The trout lily (seen here in a photo from the Carrboro Citizen) or dog-tooth violet or fawn lily or adder's tongue - that last the name I learned as a child in western New York - is a spring ephemeral, a small bulb that gives rise to a flower that lasts only a day or a few days. This is one of the great beauties, with a dangling single flower in clear yellow, the back of the petals shadowed in russet. The leaves are mottled with a brown pattern that gave rise to the name - supposedly, spotted adders or puff adders would hide in these patches of camouflage leaves. That never stopped me from picking the flowers by the (child-sized) fistful.
But I won't pick the flower that is starting to lift from one of two bulbs planted in my strip of woods at the back of the lot.

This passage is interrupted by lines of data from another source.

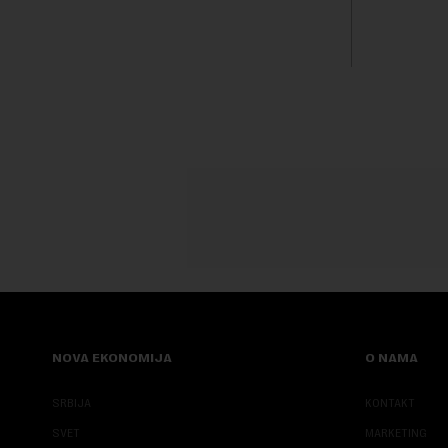
GSP i Centr...
kvalitet...
NOVA EKONOMIJA
O NAMA
SRBIJA
KONTAKT
SVET
MARKETING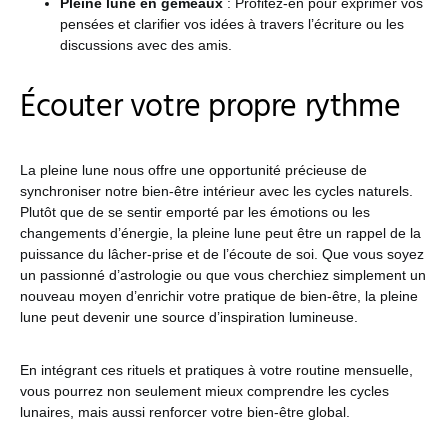
Pleine lune en gémeaux
: Profitez-en pour exprimer vos
pensées et clarifier vos idées à travers l’écriture ou les
discussions avec des amis.
Écouter votre propre rythme
La pleine lune nous offre une opportunité précieuse de
synchroniser notre bien-être intérieur avec les cycles naturels.
Plutôt que de se sentir emporté par les émotions ou les
changements d’énergie, la pleine lune peut être un rappel de la
puissance du lâcher-prise et de l’écoute de soi. Que vous soyez
un passionné d’astrologie ou que vous cherchiez simplement un
nouveau moyen d’enrichir votre pratique de bien-être, la pleine
lune peut devenir une source d’inspiration lumineuse.
En intégrant ces rituels et pratiques à votre routine mensuelle,
vous pourrez non seulement mieux comprendre les cycles
lunaires, mais aussi renforcer votre bien-être global.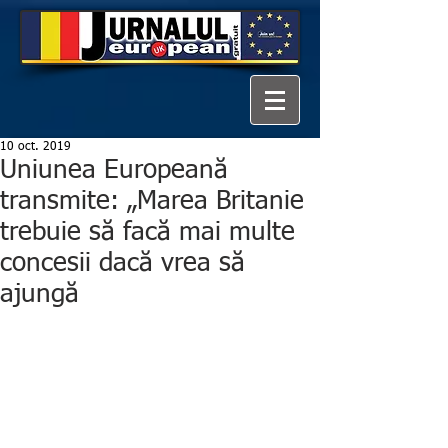
10 oct. 2019
Uniunea Europeană
transmite: „Marea Britanie
trebuie să facă mai multe
concesii dacă vrea să
ajungă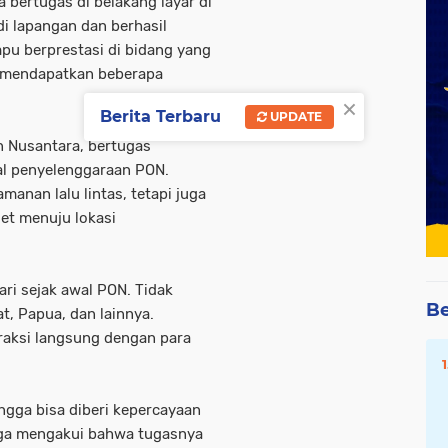
 bertugas di belakang layar di
 di lapangan dan berhasil
 berprestasi di bidang yang
h mendapatkan beberapa
×
Berita Terbaru
UPDATE
 Nusantara, bertugas
wal penyelenggaraan PON.
anan lalu lintas, tetapi juga
et menuju lokasi
ri sejak awal PON. Tidak
Be
t, Papua, dan lainnya.
eraksi langsung dengan para
gga bisa diberi kepercayaan
juga mengakui bahwa tugasnya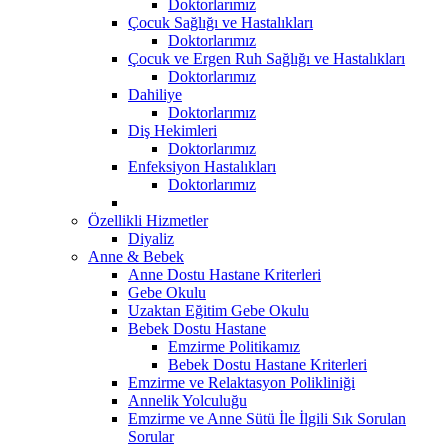
Doktorlarımız
Çocuk Sağlığı ve Hastalıkları
Doktorlarımız
Çocuk ve Ergen Ruh Sağlığı ve Hastalıkları
Doktorlarımız
Dahiliye
Doktorlarımız
Diş Hekimleri
Doktorlarımız
Enfeksiyon Hastalıkları
Doktorlarımız
Özellikli Hizmetler
Diyaliz
Anne & Bebek
Anne Dostu Hastane Kriterleri
Gebe Okulu
Uzaktan Eğitim Gebe Okulu
Bebek Dostu Hastane
Emzirme Politikamız
Bebek Dostu Hastane Kriterleri
Emzirme ve Relaktasyon Polikliniği
Annelik Yolculuğu
Emzirme ve Anne Sütü İle İlgili Sık Sorulan
Sorular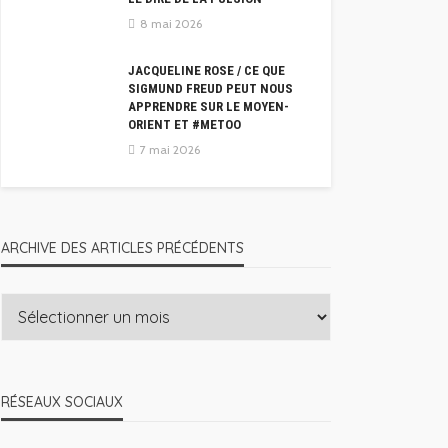
8 mai 2026
JACQUELINE ROSE / CE QUE
SIGMUND FREUD PEUT NOUS
APPRENDRE SUR LE MOYEN-
ORIENT ET #METOO
7 mai 2026
ARCHIVE DES ARTICLES PRÉCÉDENTS
RÉSEAUX SOCIAUX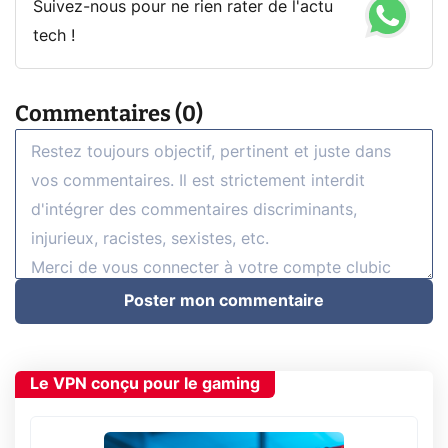
Suivez-nous pour ne rien rater de l'actu
tech !
Commentaires (0)
Poster mon commentaire
Le VPN conçu pour le gaming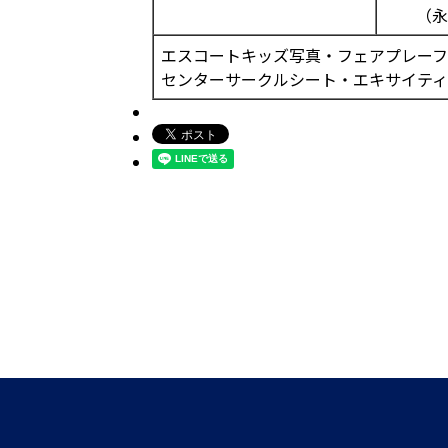
（永
エスコートキッズ写真・フェアプレー
センターサークルシート・エキサイテ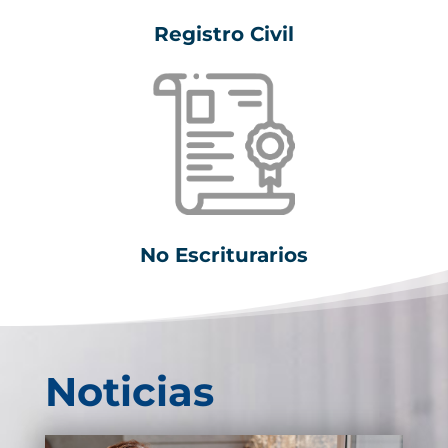
Registro Civil
No Escriturarios
Noticias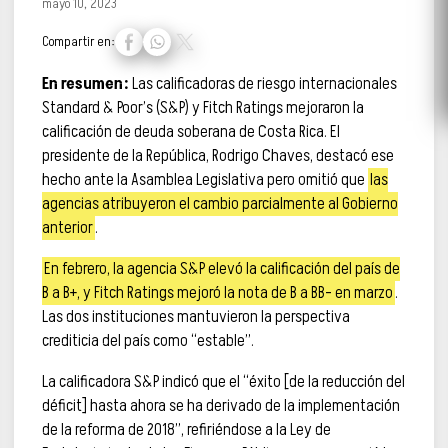
mayo 10, 2023
Compartir en:
En resumen:
Las calificadoras de riesgo internacionales
Standard & Poor’s (S&P) y Fitch Ratings mejoraron la
calificación de deuda soberana de Costa Rica. El
presidente de la República, Rodrigo Chaves, destacó ese
hecho ante la Asamblea Legislativa pero omitió que
las
agencias atribuyeron el cambio parcialmente al Gobierno
anterior
.
En febrero, la agencia S&P elevó la calificación del país de
B a B+, y Fitch Ratings mejoró la nota de B a BB- en marzo
.
Las dos instituciones mantuvieron la perspectiva
crediticia del país como “estable”.
La calificadora S&P indicó que el “éxito [de la reducción del
déficit] hasta ahora se ha derivado de la implementación
de la reforma de 2018”, refiriéndose a la Ley de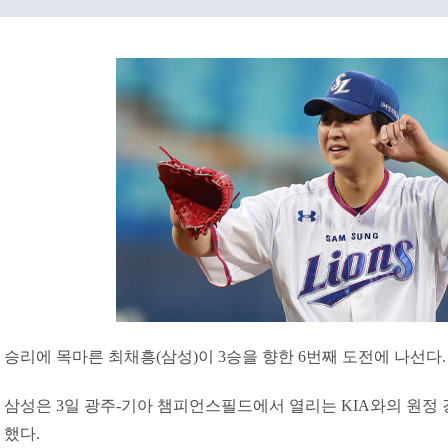
승리에 목마른 최채흥(삼성)이 3승을 향한 6번째 도전에 나선다
삼성은 3일 광주-기아 챔피언스필드에서 열리는 KIA와의 원정
했다.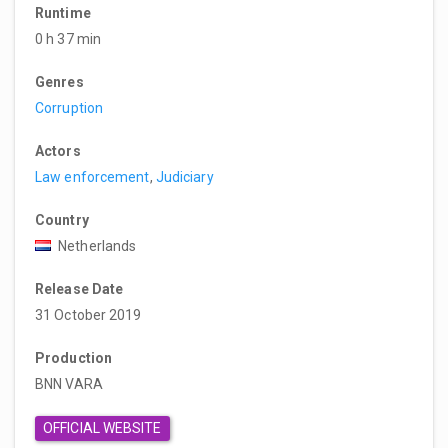
Runtime
0 h 37 min
Genres
Corruption
Actors
Law enforcement
,
Judiciary
Country
Netherlands
Release Date
31 October 2019
Production
BNN VARA
OFFICIAL WEBSITE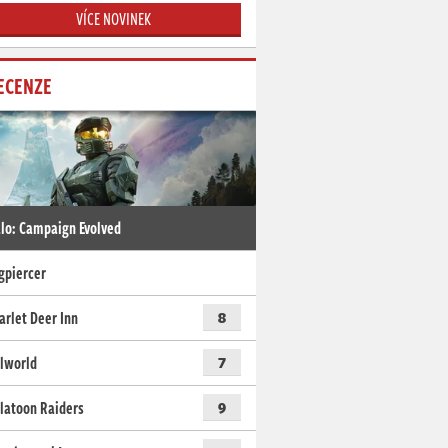
VÍCE NOVINEK
ECENZE
lo: Campaign Evolved
gpiercer
arlet Deer Inn
8
lworld
7
latoon Raiders
9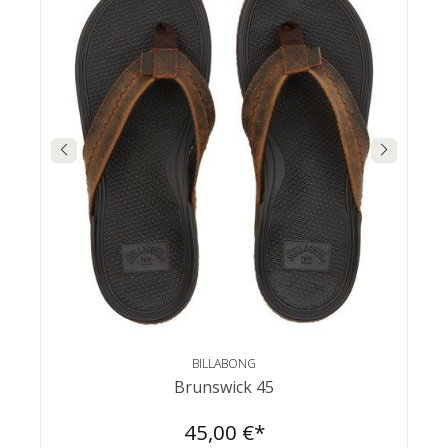
BILLABONG
Brunswick 45
45,00 €*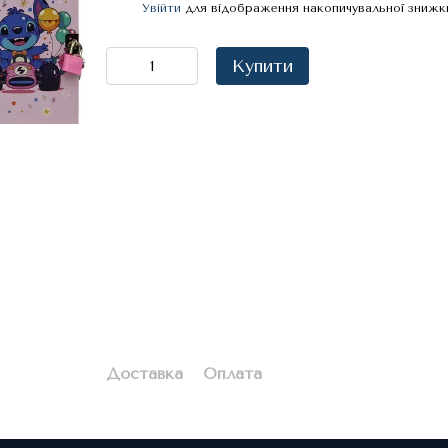
Увійти
для відображення накопичувальної знижк
%
Купити
Доставка
Оплата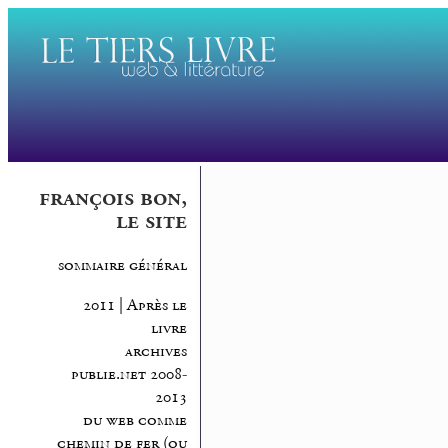
françois bon,
le site
sommaire général
2011 | Après le
livre
archives
publie.net 2008-
2013
du web comme
chemin de fer (ou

I salvaged these bulbs from the Bicentennial Gardens. Liberated. Removed. Saved. Over the past couple of years, the woodland garden there has been systematically treated with herbicides, I imagine in the service of replanting. Still, it was a shock to see the trout lilies, bloodroot, Virginia bluebells and others laying waste. I found two trout lilies in the boundaries of the footpath and reasoned that, if they had not already died from the herbicide, they would soon be trampled. I pushed them out of the mulch with a pointed stick and carried them away to replant.
Last year's heat and drought surely killed the bulbs, I thought. Yet when I went to inspect the birdhouses, familiar leaves had pushed through the leaf litter. And now a bud.
These little plants are precious to me. They remind me of my childhood, spent running barefoot through second-growth woods. And they remind me of the toughness of even the most ephemeral of joys.